From April 11, 2017

Why an Undergraduate Data Science Degree?

The job ‘Data Scientist’ was heralded as “The Sexiest Job of the 21st Century” by Harvard Business Review in 2012[1] at a crest of the ongoing publicity in the career fields associated with ‘big data.’ Articles on both the discipline and reality regularly appear in a variety of popular press outlets, including The Economist[2] and The New York Times[3], concurrently with growing discussion in more scholarly venues. The increased need for this specialty is driven by the fact that human activity is already generating petabytes of data each day and “data is projected by some experts to increase by 2,000 percent between now and 2020”[4]. Society will need more professionals and researchers capable of competently dealing with the huge influx of data that will be accumulated in the next decade and onward.

All this is great, and certainly helps motivate the creation of an undergraduate degree in data science (the language above came from our internal proposal), but it’s not what actually inspired me to start the process. That came from two sessions at SIGCSE 2014[5].The first was on a paper by Paul Anderson,  James Bowring, Renee McCauley, George Pothering and Christopher Starr titled: “An Undergraduate Degree in Data Science: Curriculum and a Decade of Implementation Experience” (DOI: http://dx.doi.org/10.1145/2538862.2538936 also linked on the resource pages). The other was a panel session, “Data Science as an Undergraduate Degree” with Paul Anderson, James McGuffee and David Uminsky (DOI: http://dx.doi.org/10.1145/2538862.2538868). At these sessions I got to hear what the College of Charleston (Paul Anderson) and the University of San Francisco (David Uminsky) were doing with undergraduate degrees. And it sounded like things that Valparaiso University was already offering, with the exception of perhaps an introductory course in data science. Moreover, it sounded like exactly the sort of degree I wish I’d been able to take as an undergraduate!

However, being able to actually follow-through with offering the program had more to do with several additional factors (besides the excitement). Before diving further into the process of actually creating the curriculum and elements, I want to discuss what made Valpo ready to start a Data Science degree so you can evaluate for yourself if it’s even feasible…

Valparaiso University already had…

  • A large Mathematics & Statistics Department (14 tenured/tenure-track faculty, two full-time lectures, and adjuncts).
  • Significant faculty experience in operations research, graph theory and scientific computing
  • A deep statistics curriculum including an actuarial science major
  • A complete computer science degree, covering all the basics
  • The Mathematics & Statistics Department and Computing & Information Sciences department had only recently split into two departments, so still had very strong communication and ties together.
  • A large, top-ranked college of engineering requiring more frequent offerings of mathematics and statistics electives, partially populated by engineers.
  • A master’s degree in Information Technology with 150-250 students, regularly offering courses in data mining, and information management systems (databases).
  • A master’s degree in Analytics and Modeling, where many of the courses were cross-listed with undergraduate courses

Together these factors combined to allow Valpo to start the new degree with very minimal curricular changes or additions which is not something feasible at most schools.

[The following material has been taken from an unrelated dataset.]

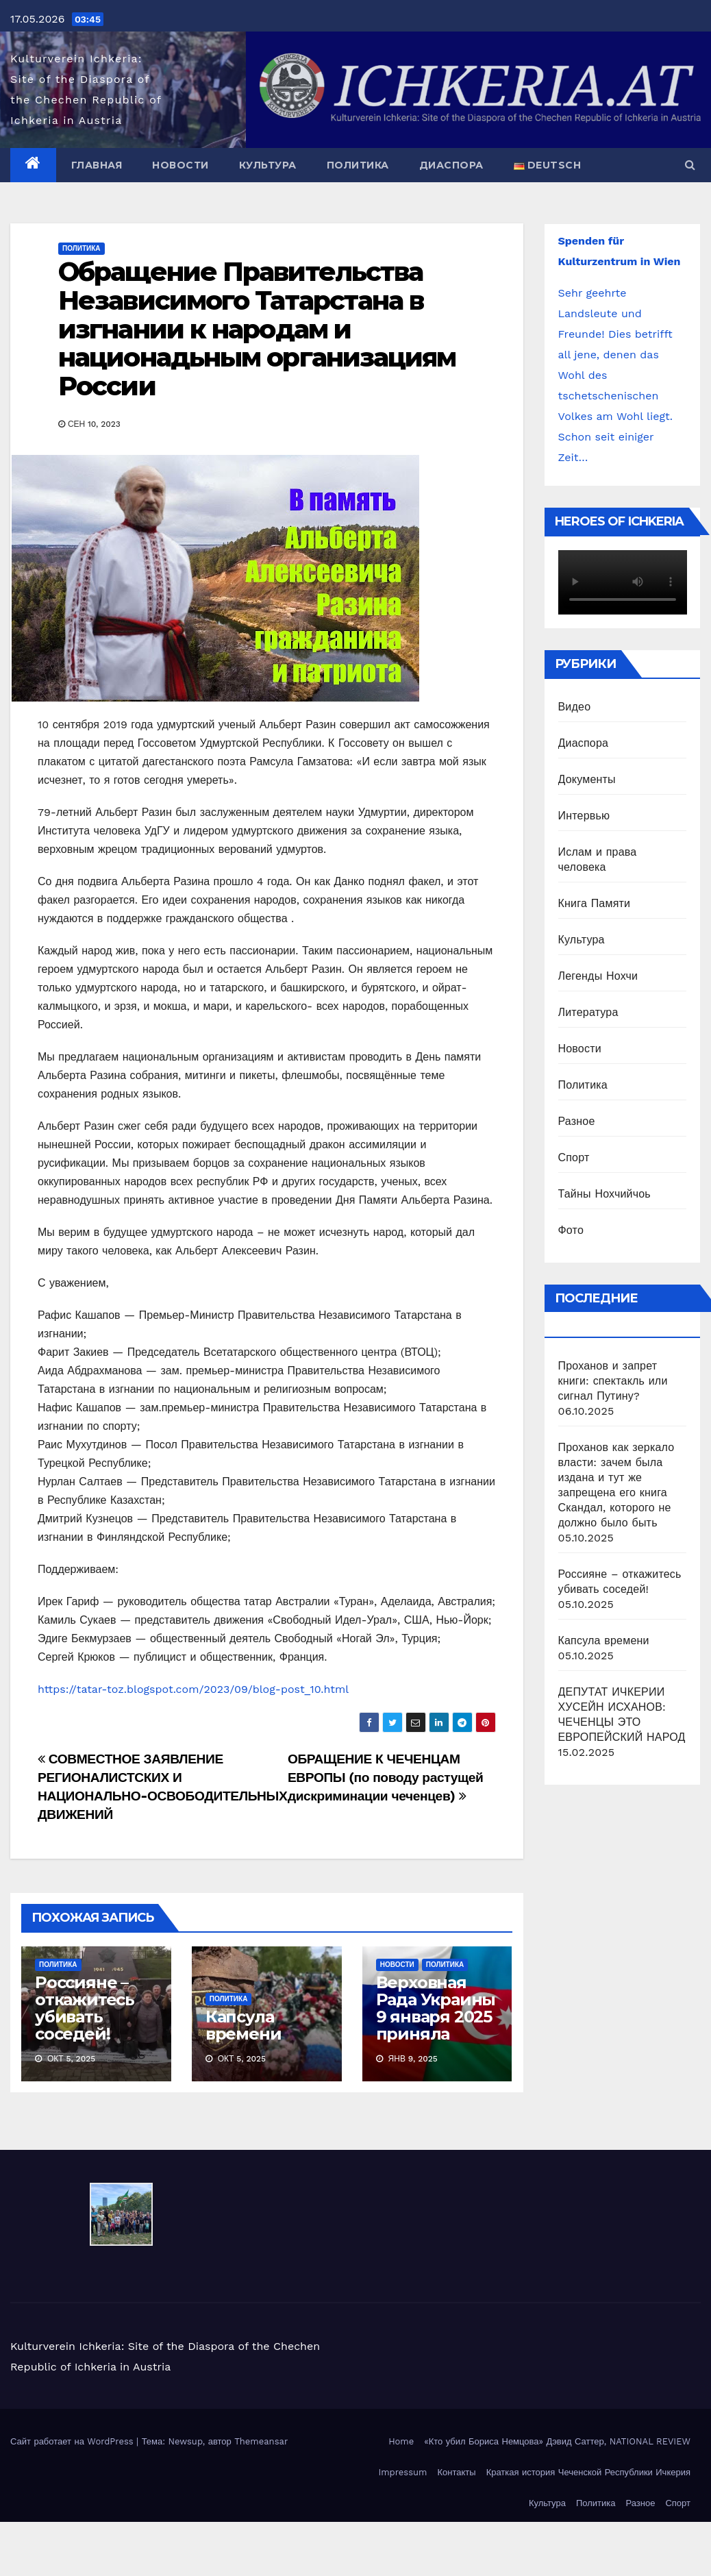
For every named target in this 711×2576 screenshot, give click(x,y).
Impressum (402, 2472)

Now, you certainly don’t need all of these factors to start your own program, but I you’ll probably at least need strong mathematics, statistics and computer science departments with good, clear communication between them. The rest just makes it easier.


[1] https://hbr.org/2012/10/data-scientist-the-sexiest-job-of-the-21st-century/

[2] 5,300 search hits for “Big Data” in the print edition of the Economist. www.economist.com

[3] 304 search hits for “Big Data” articles in the last 12 months of NY Times. www.nytimes.com

[4] http://www.wired.com/2015/01/a-new-generation-of-data-requires-next-generation-systems/

[5] SIGCSE refer’s to the Association of Computing Machinery (ACM)’s Special Interest Group for Computer Science Education. Specifically, SIGCSE is usually used to refer to the group’s annual Technical Symposium, typically held in early March.